Specialisation, whether in separate hospitals or separate departments within general hospitals, became a feature of New Zealand hospital care in the 20th century. An important exception was psychiatric hospitals, which were administered separately from the beginning.
In the 19th century spas were credited with curing all sorts of bodily ailments and problems. Men suffering from ‘sexual impotence’ took to the waters, as did people suffering from ‘congestions of various “viscera” [internal organs]’ and those hoping to ‘reduce plethora [excess of bodily fluids] and corpulency [obesity] without prostration’.1 Another reputed therapeutic benefit was reducing craving for alcohol.
Rotorua was famed for the therapeutic value of its geothermal springs. A sanatorium accommodating 12 patients was established there in 1885. A second, larger, sanatorium opened in 1891. The Department of Tourist and Health Resorts took responsibility for the institution in 1901, and a government balneologist (specialist in the therapeutic use of baths) was appointed in 1902.
Spa treatment of arthritis was provided in the late 1930s, and the complex became a convalescent hospital for wounded servicemen during the Second World War. Non-servicemen were also treated from 1948 for arthritis, rheumatism and other locomotor (movement) disorders.
A new purpose-built hospital (the Queen Elizabeth Hospital) was founded in 1966. Administration of the hospital was transferred from the Health Department to the Waikato Hospital Board in 1968. In the 2010s it was privately owned by QE Health. It still catered for locomotor illnesses, although modern medicines now complemented the use of local springs.
Tuberculosis patients often remained in open-air sanatoriums for months. A brochure about a Central Otago sanatorium published in 1928 said: ‘It would be hard to find a happier, more healthy looking lot of men and women than those at Waipiata. The high percentage of sunshine and the cheerful surroundings appear to work wonders with the patients, and it is not easy to realise that they are [there] to have their health restored. With their sunburnt faces and well nourished bodies they look to be in perfect physical condition. A happy band of holiday-makers is the impression they create.’2 There was no mention of the dead and dying patients.
In the late 19th century tuberculosis was a major killer of Pākeha New Zealanders, accounting for 10% of all deaths. Māori were even more vulnerable; by the 1930s their tuberculosis death rate was probably 10 times that of non-Māori.
In 1903 the Department of Public Health established Te Waikato, a sanatorium near Cambridge for the treatment of tuberculosis. It was open until 1922. Te Waikato provided open-air treatment, which consisted of fresh air, sunlight, exercise and good food.
Other sanatoriums were set up by hospital boards. By 1910 Wellington, North Canterbury and Otago all had sanatoriums. From 1908 Auckland Hospital Board provided accommodation for tuberculosis patients at the Costley Home (later Green Lane Hospital). Other hospitals also set up annexes to accommodate tuberculosis patients, and in the 1920s two further open-air sanatoriums were established in Hawke’s Bay and Otago.

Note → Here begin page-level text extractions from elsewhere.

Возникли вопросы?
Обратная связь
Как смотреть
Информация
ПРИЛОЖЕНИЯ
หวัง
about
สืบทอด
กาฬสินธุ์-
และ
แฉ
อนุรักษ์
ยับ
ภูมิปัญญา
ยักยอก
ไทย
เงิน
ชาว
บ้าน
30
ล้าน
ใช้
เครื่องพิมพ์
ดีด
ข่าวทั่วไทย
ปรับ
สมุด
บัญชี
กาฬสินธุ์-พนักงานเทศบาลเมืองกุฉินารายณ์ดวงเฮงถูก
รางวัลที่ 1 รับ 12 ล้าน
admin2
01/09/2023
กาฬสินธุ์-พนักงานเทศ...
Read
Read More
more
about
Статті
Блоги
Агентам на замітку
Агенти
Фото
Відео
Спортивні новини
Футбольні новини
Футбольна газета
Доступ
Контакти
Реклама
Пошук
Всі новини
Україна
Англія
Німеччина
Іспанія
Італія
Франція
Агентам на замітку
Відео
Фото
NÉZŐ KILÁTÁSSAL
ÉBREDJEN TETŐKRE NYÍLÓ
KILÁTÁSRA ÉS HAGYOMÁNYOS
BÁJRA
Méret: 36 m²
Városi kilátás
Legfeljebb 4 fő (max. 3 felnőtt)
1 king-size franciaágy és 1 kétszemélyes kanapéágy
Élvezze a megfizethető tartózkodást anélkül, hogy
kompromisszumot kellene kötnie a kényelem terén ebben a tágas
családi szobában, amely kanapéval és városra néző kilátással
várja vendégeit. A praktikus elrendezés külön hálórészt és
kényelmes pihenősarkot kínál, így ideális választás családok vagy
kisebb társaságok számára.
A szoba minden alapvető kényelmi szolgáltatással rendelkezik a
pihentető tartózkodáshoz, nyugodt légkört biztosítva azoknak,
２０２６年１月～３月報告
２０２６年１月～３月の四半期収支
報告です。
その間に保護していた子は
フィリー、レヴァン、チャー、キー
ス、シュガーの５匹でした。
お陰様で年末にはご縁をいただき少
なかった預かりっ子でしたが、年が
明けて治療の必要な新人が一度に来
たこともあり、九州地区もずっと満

By the 1930s enthusiasm for this form of treatment waned in New Zealand (as elsewhere). It was replaced by surgery, albeit with little more success. Surgery was quickly abandoned once effective anti-tuberculosis drugs appeared (the first, streptomycin, was discovered in 1942). In the 1960s sanatoriums were closed or converted to other uses.
During the 20th century hospitals developed and specialised. For example, Costley Home grew from a home for the aged poor into Green Lane Hospital, where highly technical surgery was carried out. It opened in 1890 and an infirmary ward was added in 1907. The following year tuberculosis patients were admitted and from 1914 shelters for open-air treatment of tuberculosis patients were erected. The home was renamed the Auckland Infirmary in 1924. It catered for geriatric, chronically ill (including cancer patients) and tuberculosis cases. In the 1930s it became a centre for the surgical treatment of tuberculosis.

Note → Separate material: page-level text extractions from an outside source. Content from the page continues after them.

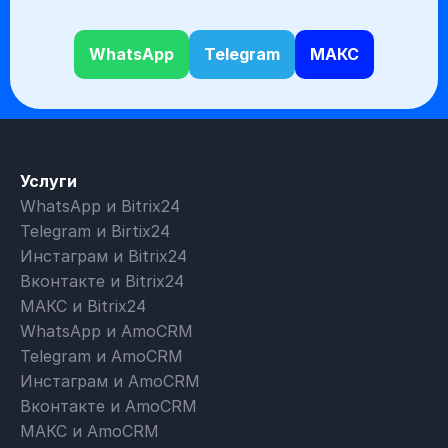
WhatsApp
Telegram
МАКС
Услуги
WhatsApp и Bitrix24
Telegram и Birtix24
Инстаграм и Bitrix24
Вконтакте и Bitrix24
МАКС и Bitrix24
WhatsApp и AmoCRM
Telegram и AmoCRM
Инстаграм и AmoCRM
Вконтакте и AmoCRM
МАКС и AmoCRM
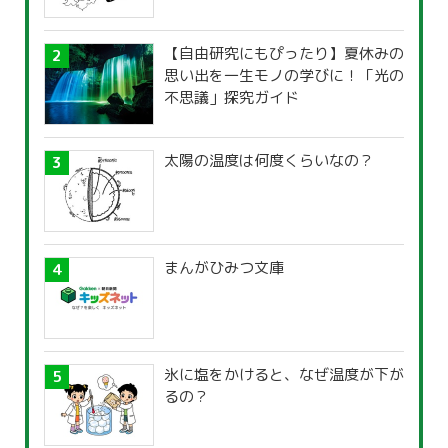
【自由研究にもぴったり】夏休みの
思い出を一生モノの学びに！「光の
不思議」探究ガイド
太陽の温度は何度くらいなの？
まんがひみつ文庫
氷に塩をかけると、なぜ温度が下が
るの？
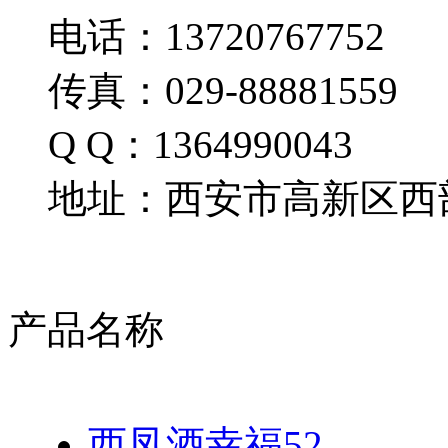
电话：13720767752
传真：029-88881559
Q Q：1364990043
地址：西安市高新区西部
产品名称
西凤酒幸福52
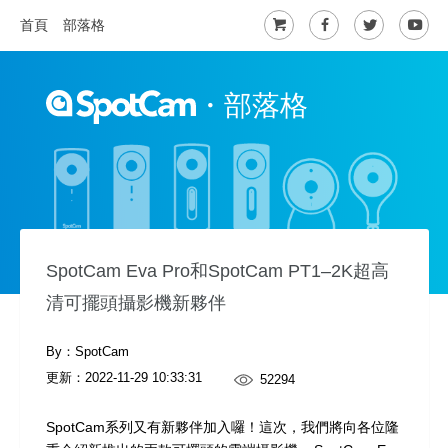
首頁
部落格
・
部落格
SpotCam Eva Pro和SpotCam PT1–2K超高
清可擺頭攝影機新夥伴
By：SpotCam
更新：
2022-11-29 10:33:31
52294
SpotCam系列又有新夥伴加入囉！這次，我們將向各位隆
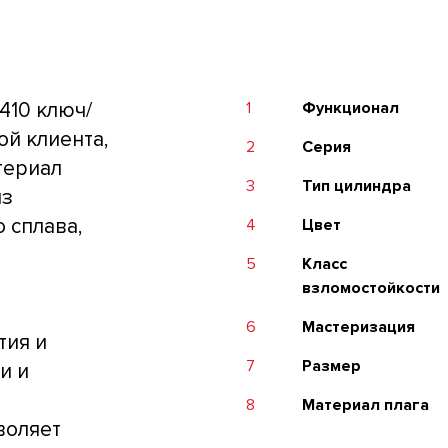
10 ключ/
1
Функционал
той клиента,
2
Серия
териал
3
Тип цилиндра
из
 сплава,
4
Цвет
5
Класс
взломостойкости
6
Мастеризация
тия и
7
Размер
и и
8
Материал плага
воляет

During the Second World War the infirmary was used for general medical and surgical cases, and it was renamed Green Lane Hospital in 1942. About the same time the hospital’s surgeons expanded their work from treating tuberculosis to heart disease.
Under the guidance of surgeons Douglas Robb and Brian Barratt-Boyes, Green Lane became an internationally recognised cardiothoracic surgical centre. The first open-heart surgery in New Zealand took place at Green Lane in 1958, and the first heart transplant in 1987 (20 years after the first ever heart transplant). In the early 21st century the hospital became the Greenlane Clinical Centre, focused on outpatients and day surgery.